You can’t think of the Party as this single entity stopping at nothing to feed itself. The Party is actually badly divided between rival factions. Current Chinese leader Xi Jinping has his greatest political opponent in former Chinese leader Jiang Zemin and his faction. The hallmark of Xi’s quote-unquote presidency has been a quote-unquote anti-corruption campaign. It just so happens that most of the biggest players taken out by it have been a part of former Chinese leader Jiang Zemin’s faction.

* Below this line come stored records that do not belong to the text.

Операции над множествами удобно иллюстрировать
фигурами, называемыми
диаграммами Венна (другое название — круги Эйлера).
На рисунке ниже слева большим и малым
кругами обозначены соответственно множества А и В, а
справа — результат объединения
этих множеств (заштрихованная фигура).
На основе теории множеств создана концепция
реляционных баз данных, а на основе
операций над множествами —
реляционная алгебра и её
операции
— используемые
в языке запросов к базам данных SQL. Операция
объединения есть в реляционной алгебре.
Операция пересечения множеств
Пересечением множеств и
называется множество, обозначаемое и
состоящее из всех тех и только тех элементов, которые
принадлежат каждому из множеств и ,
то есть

For the past year, Xi has been taking out everyone close to Jiang Zemin. The biggest tiger to take the fall so far has been former head honcho of China’s domestic security network, Zhou Yongkang. Epoch Times has reported that Zhou had even tried to assassinate Xi Jinping. Zhou was placed under official investigation just last month.
Connecting the Dots
So how is this connected to the NPC’s ruling on Hong Kong?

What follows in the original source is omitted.